Последним выступил Сергей Субботин (Plant Pest Diagnostic Center California Department of Food and Agriculture). Он представил доклад «Молекулярный анализ как основа для систематики фитонематод». Фитопаразитические нематоды могут поражать все части растения. Нематоды запускают заболевания, в которых участвует комплекс бактерии-нематоды-грибы. Самые опасные вредители — галловые нематоды, облигатные паразиты корней. Все галловые нематоды относятся к роду Meloidogyne, содержащему 90 видов. Диагностика их очень сложна, так как проводится по единственному признаку.

Появление молекулярных методов упростило задачу. Филогенетический анализ позволил разделить галловых нематод на 11 групп, при этом пять из них составляют суперкладу, охватывающую 75% изучаемых видов. Появилась и молекулярная диагностика, в первую очередь методом ПЦР.

Субботин привел несколько примеров из практики своей лаборатории. Так, его команда выявила персиковую нематоду и кофейную нематоду на плантациях США, а также техасскую галловую нематоду на саррацении.

Докладчик рассказал и о других методах, основанных на амплификации — LAMP и RPA. Cам Субботин предпочитает RPA. По его мнению, она имеет ряд преимуществ, одно из которых — возможность проведения анализа в полевых условиях.

Информация о докладчиках

Олег Юрьевич Баранов, д. б. н., зав. лабораторией геномных исследований и биоинформатики научно-исследовательского отдела генетики, селекции и биотехнологии ГНУ «Институт леса НАН Республики Беларусь», Гомель.

Станислав Викторович Пантелеев, к. б. н., старший научный сотрудник лаборатории геномных исследований и биоинформатики научно-исследовательского отдела генетики, селекции и биотехнологии ГНУ «Институт леса НАН Республики Беларусь», Гомель.

Елена Викторовна Бондарева, ФГБНУ Всероссийский научно-исследовательский институт фитопатологии (ВНИИФ), Московская обл., р.п. Большие Вяземы; факультет почвоведения МГУ им.

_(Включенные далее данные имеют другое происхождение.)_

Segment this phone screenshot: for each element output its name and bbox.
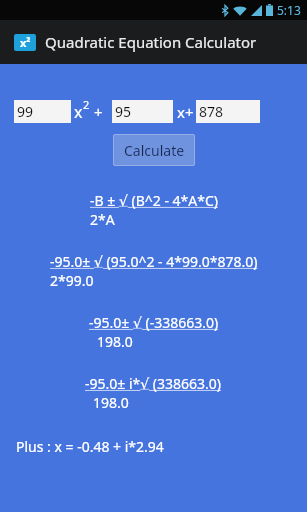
staticText: 2*A xyxy=(90,210,115,229)
staticText: -95.0± i*√ (338663.0) xyxy=(85,374,222,393)
staticText: 5:13 xyxy=(277,2,301,18)
staticText: 2 xyxy=(83,97,90,112)
staticText: -95.0± √ (-338663.0) xyxy=(89,313,219,332)
staticText: x² xyxy=(20,35,31,50)
button[interactable]: 878 xyxy=(196,100,260,123)
staticText: Calculate xyxy=(124,141,185,160)
button[interactable]: App icon xyxy=(14,34,36,51)
staticText: 2*99.0 xyxy=(50,271,94,290)
staticText: -95.0± √ (95.0^2 - 4*99.0*878.0) xyxy=(50,252,258,271)
staticText: Quadratic Equation Calculator xyxy=(45,32,257,52)
button[interactable]: Calculate xyxy=(113,134,195,166)
staticText: 198.0 xyxy=(93,393,129,412)
staticText: Plus : x = -0.48 + i*2.94 xyxy=(16,437,164,456)
staticText: + xyxy=(94,102,103,122)
staticText: -B ± √ (B^2 - 4*A*C) xyxy=(90,191,218,210)
button[interactable]: 99 xyxy=(14,100,71,123)
button[interactable]: 95 xyxy=(112,100,173,123)
staticText: 198.0 xyxy=(97,332,133,351)
staticText: x+ xyxy=(177,102,194,122)
staticText: x xyxy=(74,101,83,123)
staticText: 99 xyxy=(17,102,34,121)
staticText: 95 xyxy=(115,102,132,121)
staticText: 878 xyxy=(199,102,224,121)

М.В. Ломоносова, Москва.

Александра Станиславовна Орина, к. б. н., научный сотрудник лаборатории микологии и фитопатологии, ФГБНУ ВИЗР — Всероссийский институт защиты растений, Санкт-Петербург.

Наталия Васильевна Дренова, старший научный сотрудник ФГБУ «Всероссийский научно-исследовательский институт карантина растений» Россельхознадзора, Москва.

Илья Олегович Камаев, к. б. н., старший научный сотрудник ФГБУ «Всероссийский научно-исследовательский институт карантина растений» Россельхознадзора, Москва.

Сергей А. Субботин, Plant Pest Diagnostic Center California Department of Food and Agriculture, США.